**To do:** Lines where the string "disease" appears are to be copied from the entries below.

*** Records shown Section Begins ***

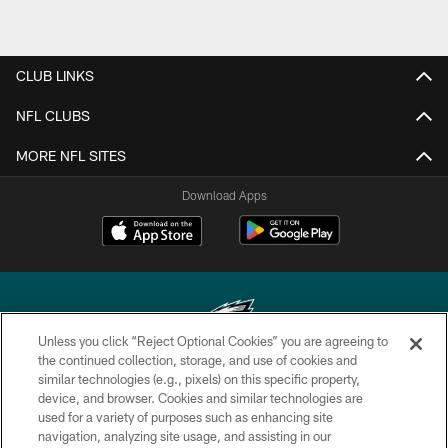
CLUB LINKS
NFL CLUBS
MORE NFL SITES
Download Apps
Unless you click “Reject Optional Cookies” you are agreeing to
the continued collection, storage, and use of cookies and
similar technologies (e.g., pixels) on this specific property,
Copyright © 2026 Philadelphia Eagles. All rights reserved.
device, and browser. Cookies and similar technologies are
used for a variety of purposes such as enhancing site
PRIVACY POLICY
navigation, analyzing site usage, and assisting in our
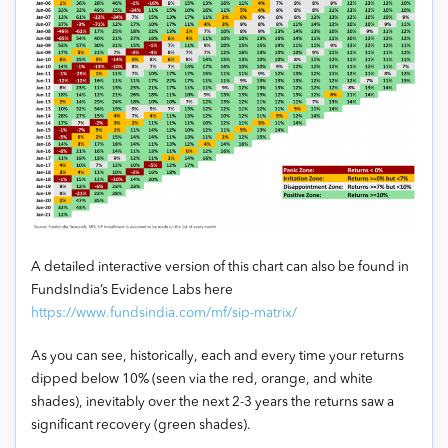
A detailed interactive version of this chart can also be found in
FundsIndia’s Evidence Labs here
https://www.fundsindia.com/mf/sip-matrix/
As you can see, historically, each and every time your returns
dipped below 10% (seen via the red, orange, and white
shades), inevitably over the next 2-3 years the returns saw a
significant recovery (green shades).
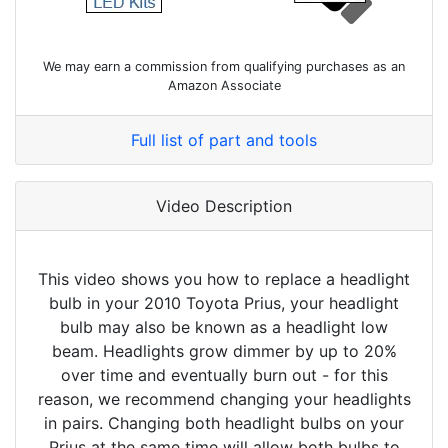
We may earn a commission from qualifying purchases as an
Amazon Associate
Full list of part and tools
Video Description
This video shows you how to replace a headlight
bulb in your 2010 Toyota Prius, your headlight
bulb may also be known as a headlight low
beam. Headlights grow dimmer by up to 20%
over time and eventually burn out - for this
reason, we recommend changing your headlights
in pairs. Changing both headlight bulbs on your
Prius at the same time will allow both bulbs to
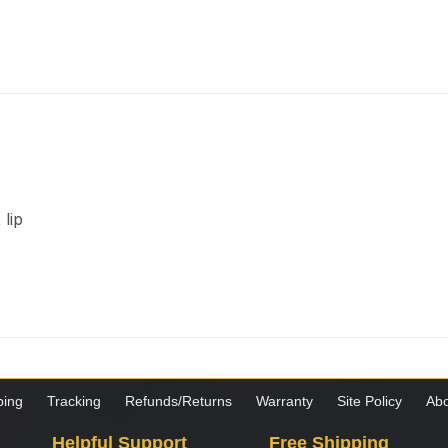
lip
ping
Tracking
Refunds/Returns
Warranty
Site Policy
Abo
Helpful Support
Free Shipping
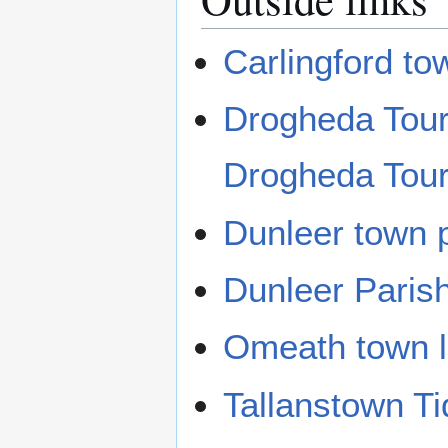
Carlingford tow
Drogheda Touri
Drogheda Touri
Dunleer town p
Dunleer Paris
Omeath town l
Tallanstown T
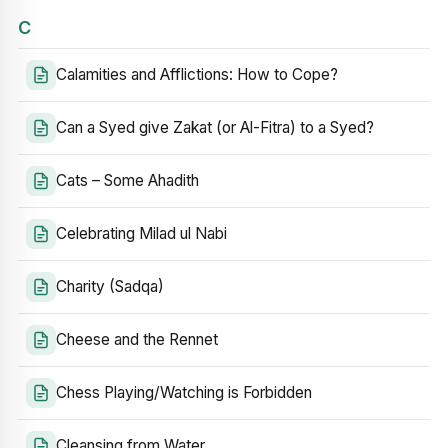
C
Calamities and Afflictions: How to Cope?
Can a Syed give Zakat (or Al-Fitra) to a Syed?
Cats – Some Ahadith
Celebrating Milad ul Nabi
Charity (Sadqa)
Cheese and the Rennet
Chess Playing/Watching is Forbidden
Cleansing from Water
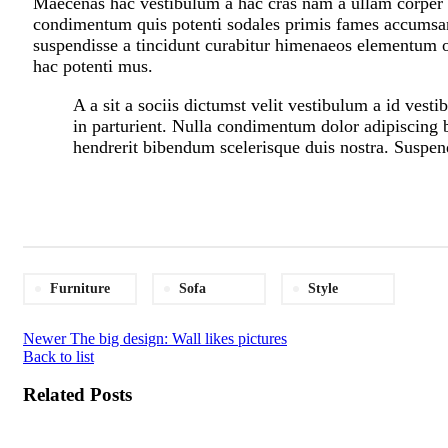
Maecenas hac vestibulum a hac cras nam a ullam corper in
condimentum quis potenti sodales primis fames accumsan
suspendisse a tincidunt curabitur himenaeos elementum od
hac potenti mus.
A a sit a sociis dictumst velit vestibulum a id ves
in parturient. Nulla condimentum dolor adipiscing b
hendrerit bibendum scelerisque duis nostra. Suspend
Furniture
Sofa
Style
Newer
The big design: Wall likes pictures
Back to list
Related Posts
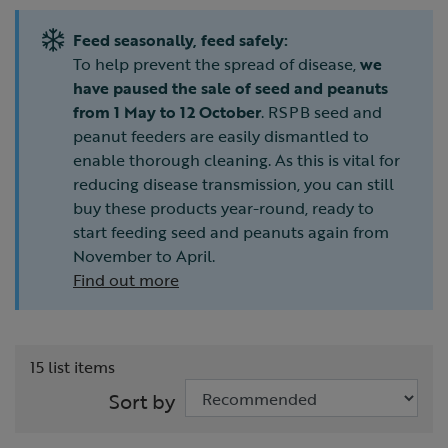
Feed seasonally, feed safely:
To help prevent the spread of disease,
we
have paused the sale of seed and peanuts
from 1 May to 12 October
. RSPB seed and
peanut feeders are easily dismantled to
enable thorough cleaning. As this is vital for
reducing disease transmission, you can still
buy these products year-round, ready to
start feeding seed and peanuts again from
November to April.
Find out more
15 list items
Sort by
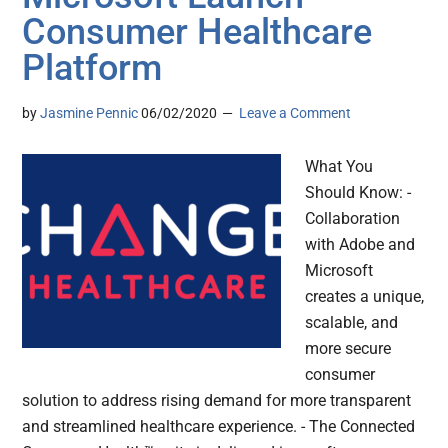
Consumer Healthcare
Platform
by
Jasmine Pennic
06/02/2020
Leave a Comment
What You
Should Know: -
Collaboration
with Adobe and
Microsoft
creates a unique,
scalable, and
more secure
consumer
solution to address rising demand for more transparent
and streamlined healthcare experience. - The Connected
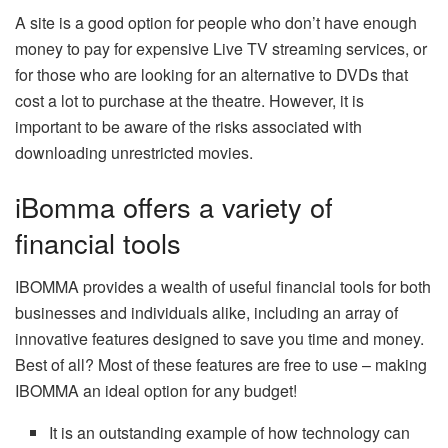
A site is a good option for people who don’t have enough
money to pay for expensive Live TV streaming services, or
for those who are looking for an alternative to DVDs that
cost a lot to purchase at the theatre. However, it is
important to be aware of the risks associated with
downloading unrestricted movies.
iBomma offers a variety of
financial tools
IBOMMA provides a wealth of useful financial tools for both
businesses and individuals alike, including an array of
innovative features designed to save you time and money.
Best of all? Most of these features are free to use – making
IBOMMA an ideal option for any budget!
It is an outstanding example of how technology can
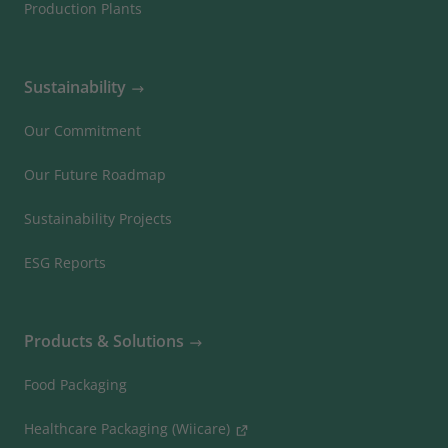
Production Plants
Sustainability
Our Commitment
Our Future Roadmap
Sustainability Projects
ESG Reports
Products & Solutions
Food Packaging
Healthcare Packaging (Wiicare)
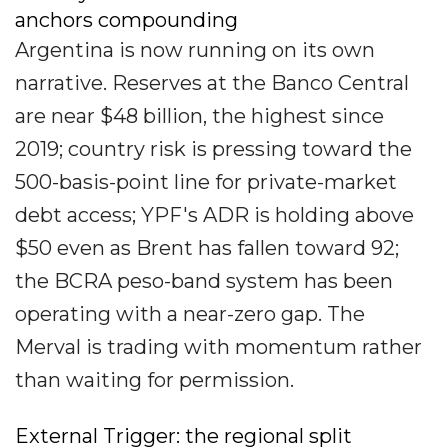
anchors compounding
Argentina is now running on its own
narrative. Reserves at the Banco Central
are near $48 billion, the highest since
2019; country risk is pressing toward the
500-basis-point line for private-market
debt access; YPF's ADR is holding above
$50 even as Brent has fallen toward 92;
the BCRA peso-band system has been
operating with a near-zero gap. The
Merval is trading with momentum rather
than waiting for permission.
External Trigger: the regional split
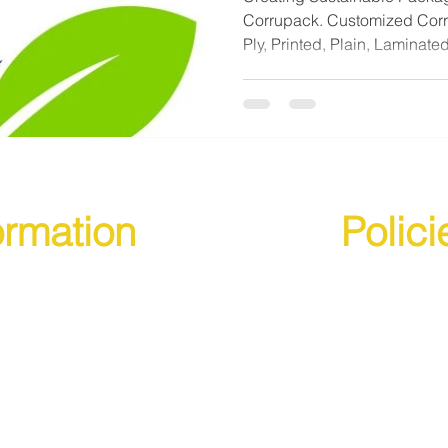
Corrupack. Customized Corru
Ply, Printed, Plain, Laminated
ormation
Polici
s
Terms & Conditions
s
Cancellation, Returns an
Privacy Policy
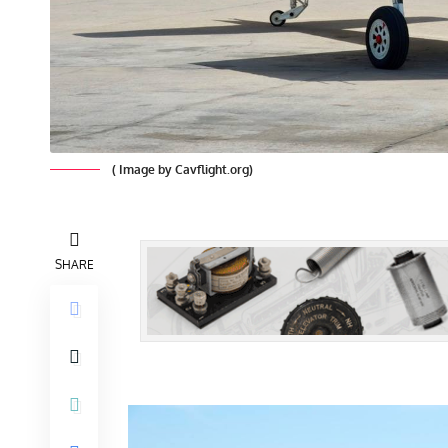
( Image by Cavflight.org)
SHARE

*** Records shown Section Ends ***

**Solution for this task:**
To help prevent the spread of disease,
reducing disease transmission, you can still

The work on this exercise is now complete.